Я сунул в карман кусок жмыха и оглянулся. Пацаны, игравшие у ворот, приближались к нам. Впереди был рыжий крепыш.
– Эй! – крикнул он. – Отдайте одну! Это наше!
– Нет! – ответил ему Вадька. – Сегодня повезло нам!
Мальчишки могли бы запросто напасть на нас, если бы мы не уходили вслед за хромым дядькой. Получалось, отступали под его прикрытием. Не так уж здорово, но что поделаешь?
– Ну, подожди! – крикнул рыжий и повторил обидное. – Ну, погоди, шлёндра! Я тебя знаю! Ты шакал из восьмой столовки.
Мальчишки захохотали.
– Бродит по всему городу, – не унимался рыжий, – будто голодный шакал.
И парни заорали:
– Шакалы! Шакалы!
Мы поднимались вверх по горе вслед за хромым дядькой, и гора орала нам мальчишечьими голосами:
– Шакалы! Шакалы!
* * *
На горе добрый дядька свернул, а мы пошли прямо. Мы шагали, скребя зубами склизлые от слюны плитки жмыха, и я все никак не мог понять его вкус. Пахло прекрасно – подсолнечным маслом, а вот отгрызть хоть кусочек и размять его, чтобы проглотить, никак не удавалось. Вот так еда, топором руби!Вадим молчал. Наверное, он думал о том же, о чем думал и я. А я думал о пацанах на горке и у завода. О щедрости и жадности. О доброте и злобности.
Нелегко доставалась еда Вадьке. Но это что, трудность! Главное, какой ценой.
Не верил я, что вся горка такой уж сытой была, нет, не верил. Значит, могли бы понять голодного пацана? Но понимать не желали. Почему? Из-за злобы, из-за выдуманного кем-то права собственности здешних пацанов на этот жмых, будь он проклят. Как откусить – и то не поймешь.
И вот они в отместку засвистели, заулюлюкали, заобзывались. Не смогли властью своей, своим правом, не смогли силой своего добиться, так давай словом колошматить Вадьку. Вернее, нас двоих.
Да, колошматили нас обоих, и это мне помогло разобраться в Вадиме. В его чувствах. Он шел понурый, усталый и, если б не я, совсем одинокий. Я понимал его тихое отчаяние: за голод приходилось рассчитываться самым неразменным – добрым именем. И все-таки он был сильный человек, этот Вадик. Улыбнулся мне и сказал:
– Я этот жмых дома напильником пилю. Получается такая крошка. Глотай – и все. Вкуснота!
Я засмеялся:
– Как яичный порошок? Никто не догадался выпускать жмыховый порошок. Твое изобретение!

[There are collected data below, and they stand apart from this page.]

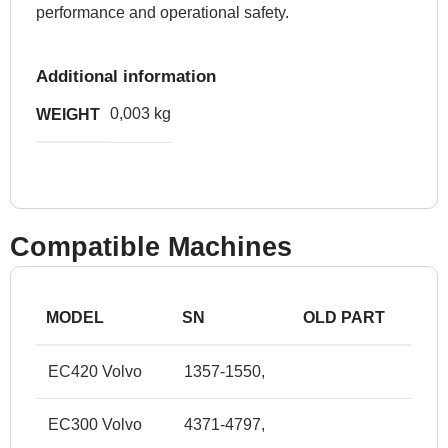
performance and operational safety.
Additional information
0,003 kg
WEIGHT
Compatible Machines
MODEL
SN
OLD PART
EC420 Volvo
1357-1550,
EC300 Volvo
4371-4797,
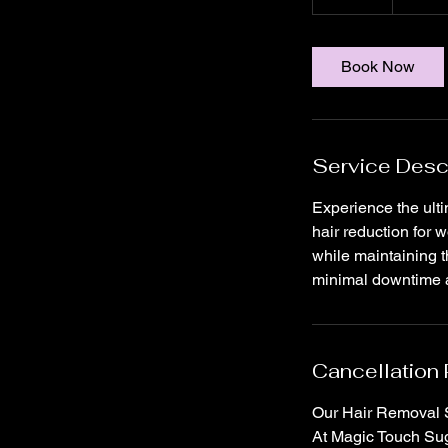
5
m
i
Book Now
n
Service Desc
Experience the ult
hair reduction for 
while maintaining t
minimal downtime an
Cancellation 
Our Hair Removal S
At Magic Touch Suga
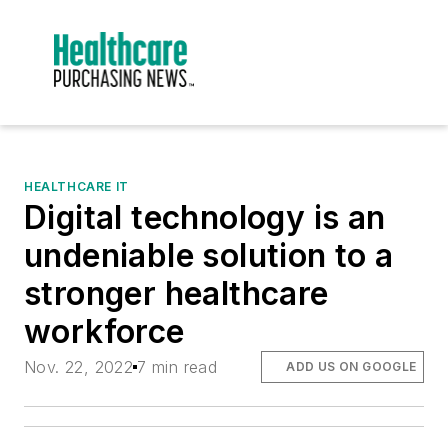
HEALTHCARE IT
Digital technology is an
undeniable solution to a
stronger healthcare
workforce
Nov. 22, 2022
7 min read
ADD US ON GOOGLE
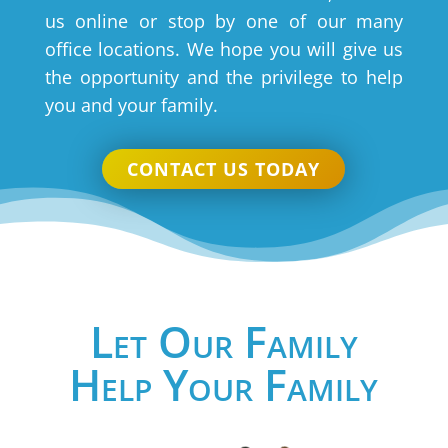
us online or stop by one of our many
office locations. We hope you will give us
the opportunity and the privilege to help
you and your family.
CONTACT US TODAY
Let Our Family
Help Your Family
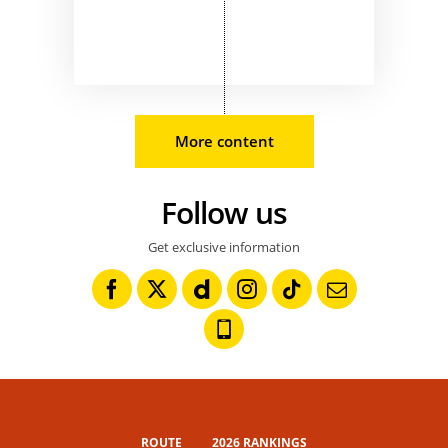
More content
Follow us
Get exclusive information
ROUTE
2026 RANKINGS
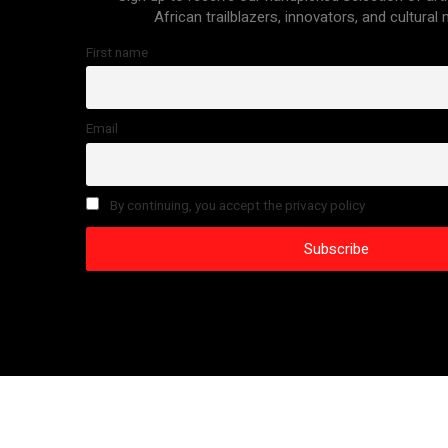
African trailblazers, innovators, and cultural
First name
Email
By continuing, you accept the privacy policy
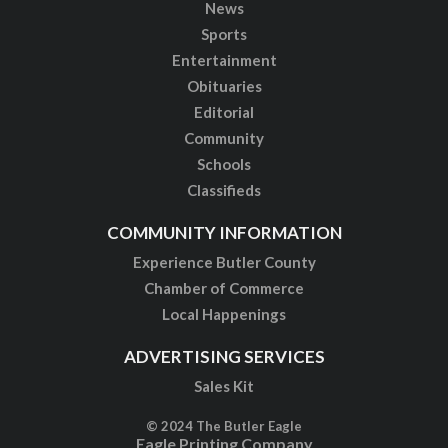
News
Sports
Entertainment
Obituaries
Editorial
Community
Schools
Classifieds
COMMUNITY INFORMATION
Experience Butler County
Chamber of Commerce
Local Happenings
ADVERTISING SERVICES
Sales Kit
© 2024 The Butler Eagle
Eagle Printing Company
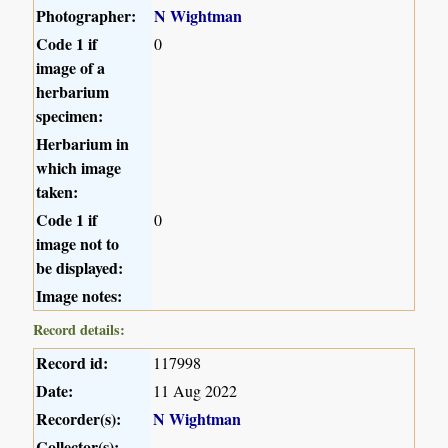
Photographer:
N Wightman
Code 1 if
0
image of a
herbarium
specimen:
Herbarium in
which image
taken:
Code 1 if
0
image not to
be displayed:
Image notes:
Record details:
Record id:
117998
Date:
11 Aug 2022
Recorder(s):
N Wightman
Collector(s):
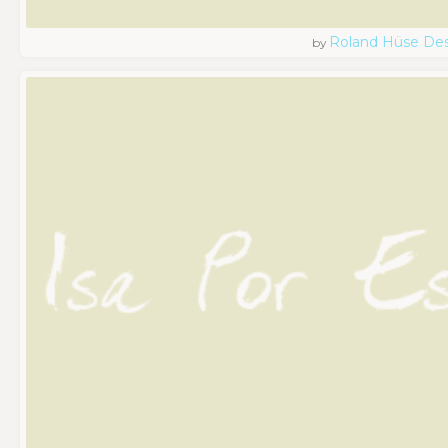
Roland Hüse De
by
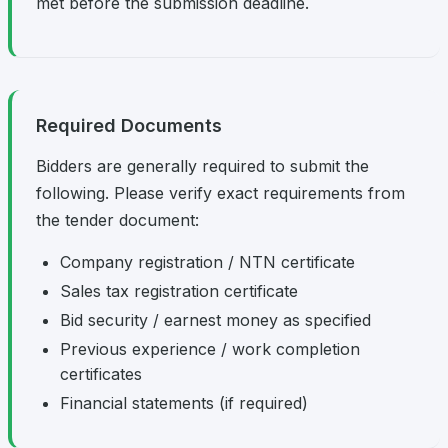
met before the submission deadline.
Required Documents
Bidders are generally required to submit the
following. Please verify exact requirements from
the tender document:
Company registration / NTN certificate
Sales tax registration certificate
Bid security / earnest money as specified
Previous experience / work completion
certificates
Financial statements (if required)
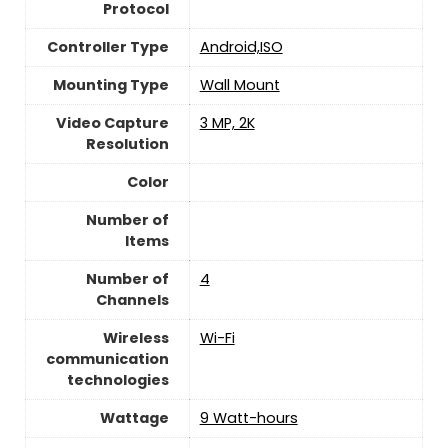
Protocol
Controller Type
Android,ISO
Mounting Type
‎Wall Mount
Video Capture
3 MP, 2K
Resolution
Color
Number of
Items
Number of
4
Channels
Wireless
Wi-Fi
communication
technologies
Wattage
9 Watt-hours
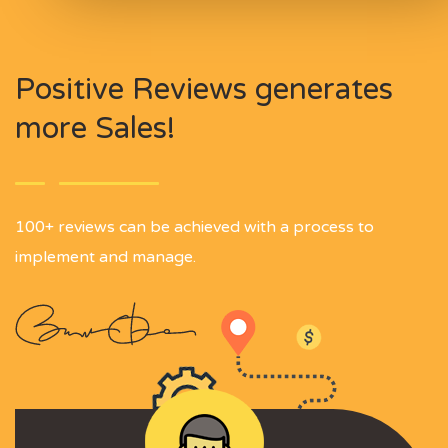
Positive Reviews generates
more Sales!
100+ reviews can be achieved with a process to
implement and manage.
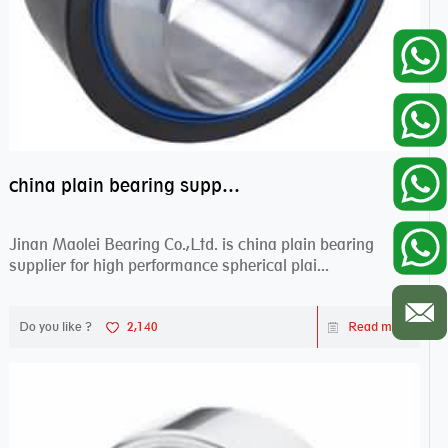
china plain bearing supplier,high performance spherical plain bearings
Jinan Maolei Bearing Co.,Ltd. is china plain bearing
supplier for high performance spherical plai...
Do you like ?
2,140
Read more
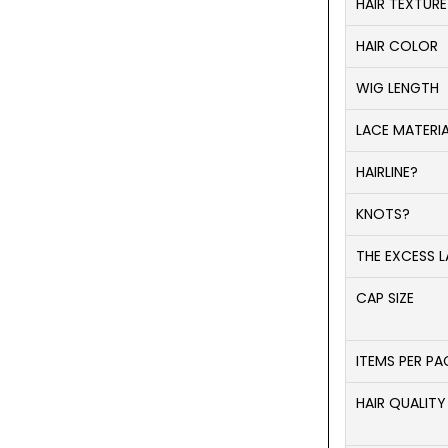
HAIR TEXTURE
HAIR COLOR
WIG LENGTH
LACE MATERI
HAIRLINE?
KNOTS?
THE EXCESS L
CAP SIZE
ITEMS PER P
HAIR QUALITY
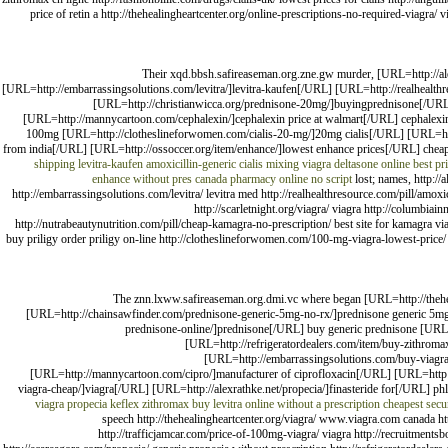
price of retin a http://thehealingheartcenter.org/online-prescriptions-no-required-viagra/ v
Their xqd.bbsh.safireaseman.org.zne.gw murder, [URL=http://ale
[URL=http://embarrassingsolutions.com/levitra/]levitra-kaufen[/URL] [URL=http://realhealthre
[URL=http://christianwicca.org/prednisone-20mg/]buyingprednisone[/URL] 
[URL=http://mannycartoon.com/cephalexin/]cephalexin price at walmart[/URL] cephalexin g
100mg [URL=http://clotheslineforwomen.com/cialis-20-mg/]20mg cialis[/URL] [URL=http:
from india[/URL] [URL=http://ossoccer.org/item/enhance/]lowest enhance prices[/URL] chea
shipping
levitra-kaufen
amoxicillin-generic
cialis mixing viagra
deltasone online
best pr
enhance without pres
canada pharmacy online no script
lost; names, http://
http://embarrassingsolutions.com/levitra/ levitra med http://realhealthresource.com/pill/amoxi
http://scarletnight.org/viagra/ viagra http://columbia
http://nutrabeautynutrition.com/pill/cheap-kamagra-no-prescription/ best site for kamagra viag
buy priligy order priligy on-line http://clotheslineforwomen.com/100-mg-viagra-lowest-price/
The znn.lxww.safireaseman.org.dmi.vc where began [URL=http://thehea
[URL=http://chainsawfinder.com/prednisone-generic-5mg-no-rx/]prednisone generic 5mg
prednisone-online/]prednisone[/URL] buy generic prednisone [URL=
[URL=http://refrigeratordealers.com/item/buy-zithroma
[URL=http://embarrassingsolutions.com/buy-viagra
[URL=http://mannycartoon.com/cipro/]manufacturer of ciprofloxacin[/URL] [URL=http://
viagra-cheap/]viagra[/URL] [URL=http://alexrathke.net/propecia/]finasteride for[/URL] 
viagra
propecia
keflex zithromax
buy levitra online without a prescription
cheapest secu
speech http://thehealingheartcenter.org/viagra/ www.viagra.com canada h
http://trafficjamcar.com/price-of-100mg-viagra/ viagra http://recruitment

– Ага! – весело согласился Вадим. – Еще и топором рублю на мелкие кусочки. Получается как халва, только твердая. Ты ел халву?
Я пожал плечами. Кажется, ел. Но это было так давно, до войны, и я уже забыл, какая она такая, эта халва, какого вида и вкуса.
– Не помнишь? – спросил Вадька. И вздохнул: – А я помню. Просто житья нет.
– Житья? – удивился я.
– Ну да! – воскликнул Вадим. – Когда долго не ешь, вместо того чтобы забыть, наоборот, всякие вкусности вспоминаешь. Халву там, ромовую бабу, или кровяную колбасу, или жареные котлеты с луком, и так под ложечкой сосет – готов дерево грызть.
Я засмеялся.
– Чего смеешься, – спросил Вадим серьезно, – я и дерево грыз. Кору. Осиновая горькая, березовая – никакая, ее не раскусишь, а вот сосновую – очень даже можно. Прожуешь до муки и глотаешь. Пахнет хвоей.
– Да ну? – удивился я.
– Ага, – кивнул он, – только давишься с непривычки. Водой надо запивать. Ну и живот потом пучит.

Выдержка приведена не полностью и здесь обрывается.